C.W. Wrigley, Food Science Australia and Wheat CRC, North Ryde (Sydney), NSW 1670, Australia; F. Békés and Colin R. Cavanagh, CSIRO Plant Industry, Canberra, ACT 2600, Australia; W. Bushuk, Food Science, University of Manitoba, Winnipeg, MB R3T 2N2, Canada
Gliadin and Glutenin: The Unique Balance of Wheat Quality
Pages 447-451
DOI: https://doi.org/10.1094/9781891127519.020
ISBN: 978-1-891127-51-9
Abstract
Looking back a century or so to the late nineteenth century, we see a great contrast in knowledge about gluten composition and function as it was then, compared to our present position in the first decade of the twenty-first century. The naïve concept of two simple homogeneous proteins in balance—gliadin and glutenin—has been replaced by a view of their great complexity and heterogeneity. Nevertheless, the concept of their balance remains, with an awareness that gluten's unique rheological properties depend on the interaction of smaller monomeric gliadin proteins “lubricating” the elasticity of large glutenin polymers, ranging in size up to tens of millions in molecular weight.

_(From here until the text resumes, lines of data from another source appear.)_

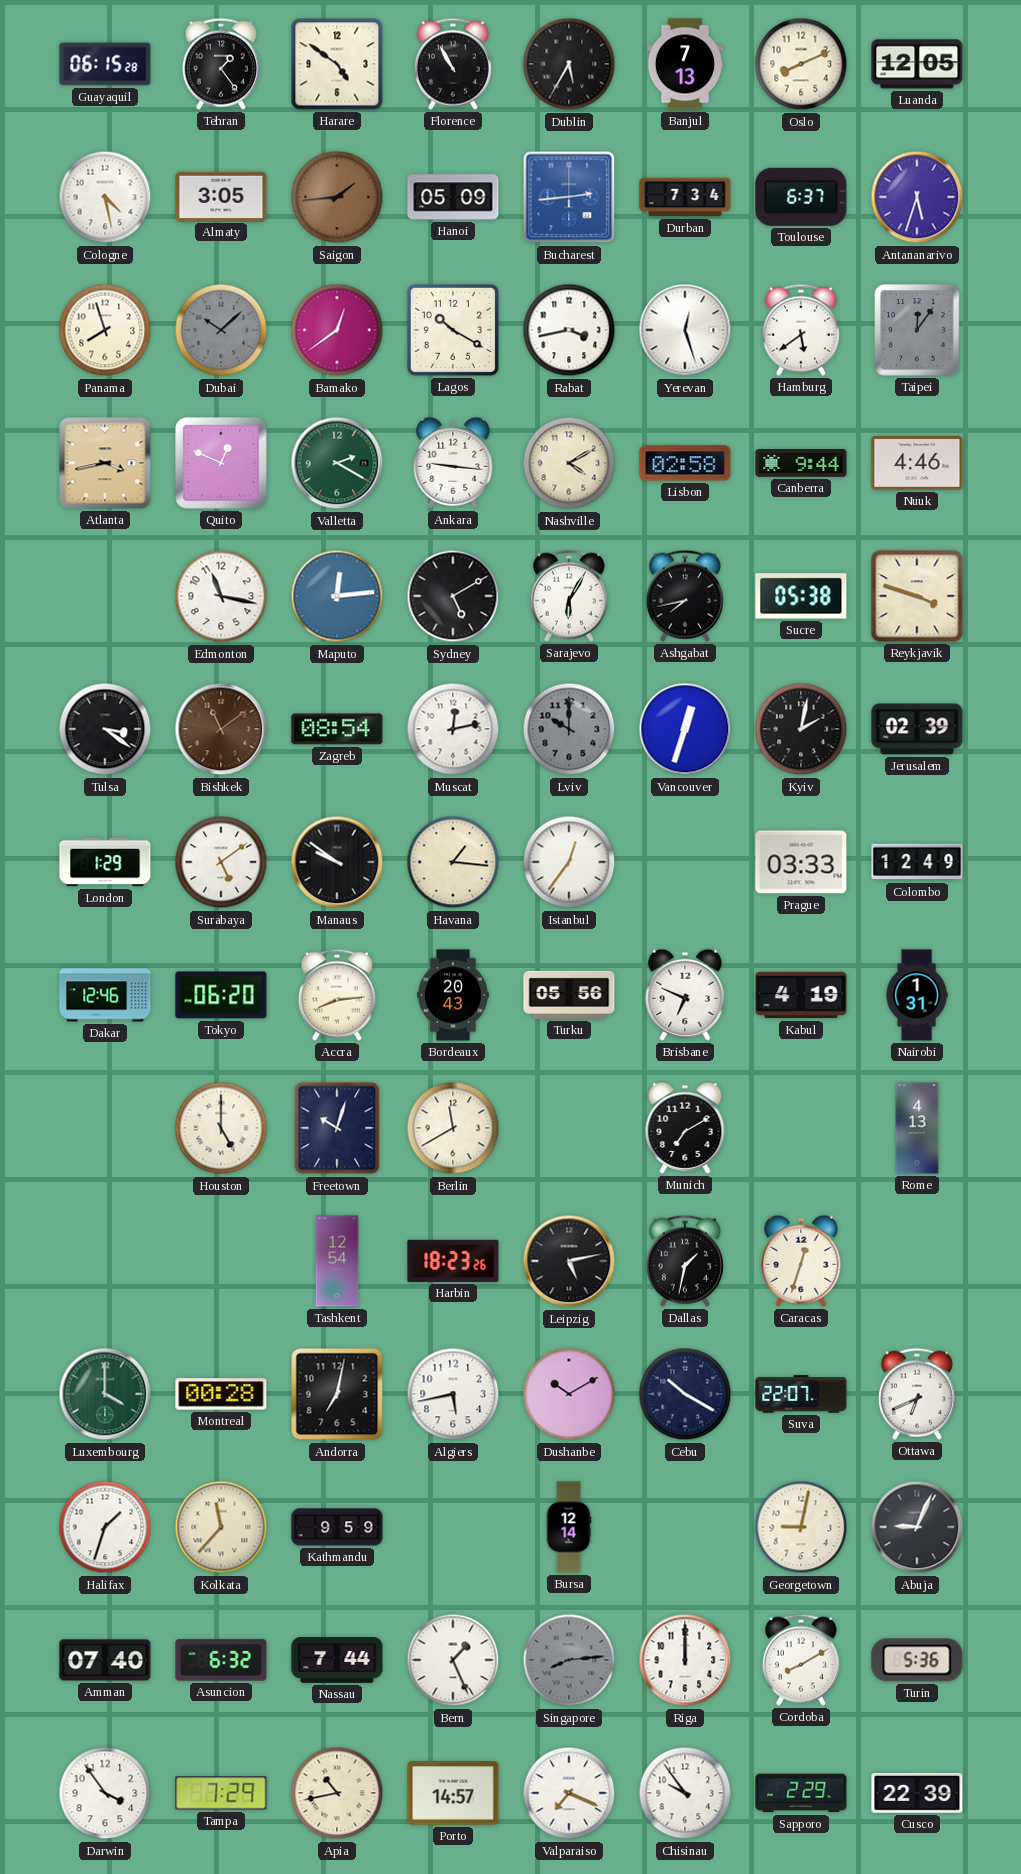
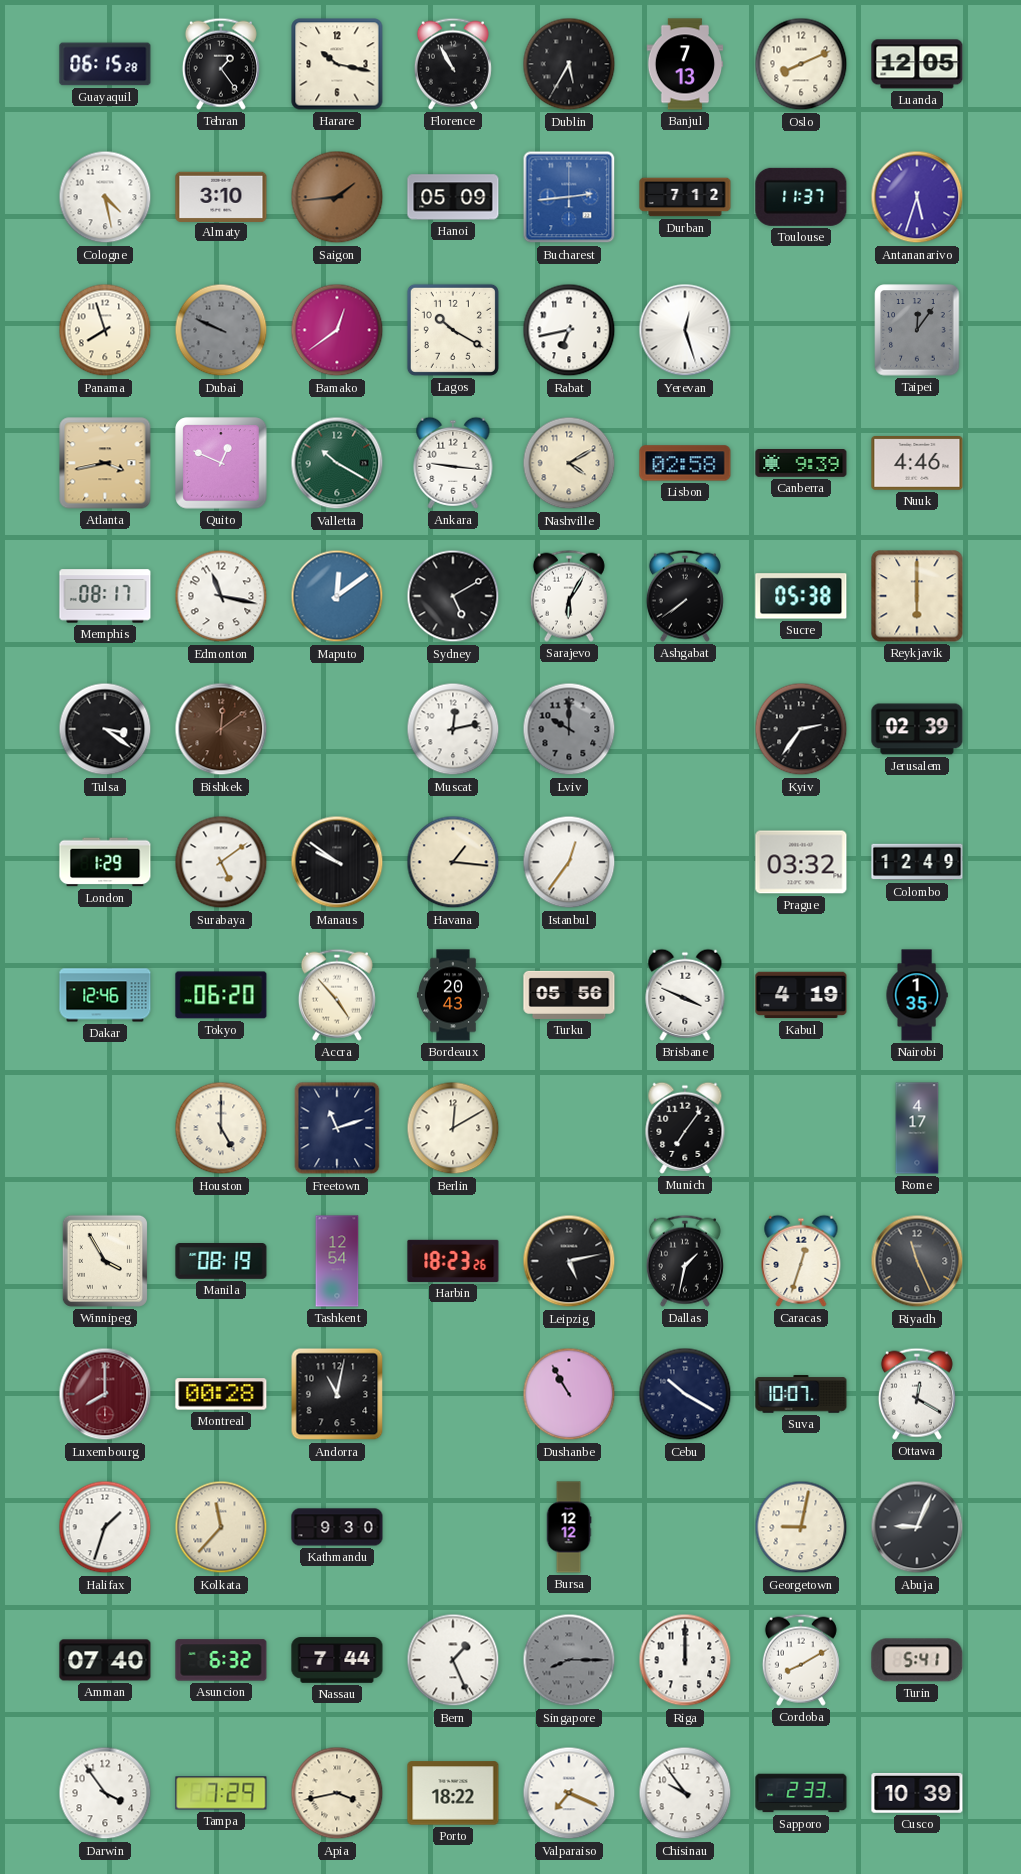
Harare: 4:51 -> 10:17
Almaty: 3:05 -> 3:10
Durban: 7:34 -> 7:12
Toulouse: 6:37 -> 11:37
Dubai: 10:08 -> 9:49
Rabat: 3:43 -> 6:43
Hamburg: 5:39 -> none
Valletta: 2:20 -> 10:20
Canberra: 9:44 -> 9:39
Memphis: none -> 08:17
Maputo: 12:14 -> 12:09
Ashgabat: 7:43 -> 7:39
Reykjavik: 3:48 -> 6:00
Bishkek: 11:09 -> 12:09
Zagreb: 08:54 -> none
Vancouver: 12:33 -> none
Kyiv: 2:02 -> 2:36
Prague: 03:33 -> 03:32
Accra: 8:14 -> 4:53
Brisbane: 6:49 -> 3:49
Nairobi: 1:31 -> 1:35
Freetown: 10:03 -> 11:12
Berlin: 11:40 -> 12:10
Munich: 7:10 -> 7:06
Rome: 4:13 -> 4:17
Winnipeg: none -> 3:55
Manila: none -> 08:19
Riyadh: none -> 11:26
Luxembourg: 4:00 -> 8:00
Luxembourg dial: green -> burgundy
Andorra: 7:02 -> 11:02
Algiers: 5:43 -> none
Dushanbe: 10:10 -> 10:55
Suva: 22:07 -> 10:07
Ottawa: 6:41 -> 12:20
Kathmandu: 9:59 -> 9:30
Bursa: 12:14 -> 12:12
Singapore: 8:14 -> 8:15
Turin: 5:36 -> 5:41
Apia: 10:43 -> 3:43
Porto: 14:57 -> 18:22
Sapporo: 2:29 -> 2:33
Cusco: 22:39 -> 10:39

The research assault on gliadin has made progress especially since the 1960s with the development of novel methods of protein fractionation with progressively greater resolving powers (Chapters 2–4). A decade or so later, the “black box” of glutenin was opened up to reveal the range of polypeptides that crosslink to make up its enormous polymers (Chapters 5–7). More recently, gene technologies have combined with recent methods of protein chemistry to provide specific details of composition, plus sequence information for both nucleotides and amino acids at the gene and polypeptide levels, respectively. Technologies of genetic manipulation now permit the tailoring of “designer” genes and proteins, providing variants of native gluten polypeptides, thereby to elucidate the significance of structural features (Chapter 12).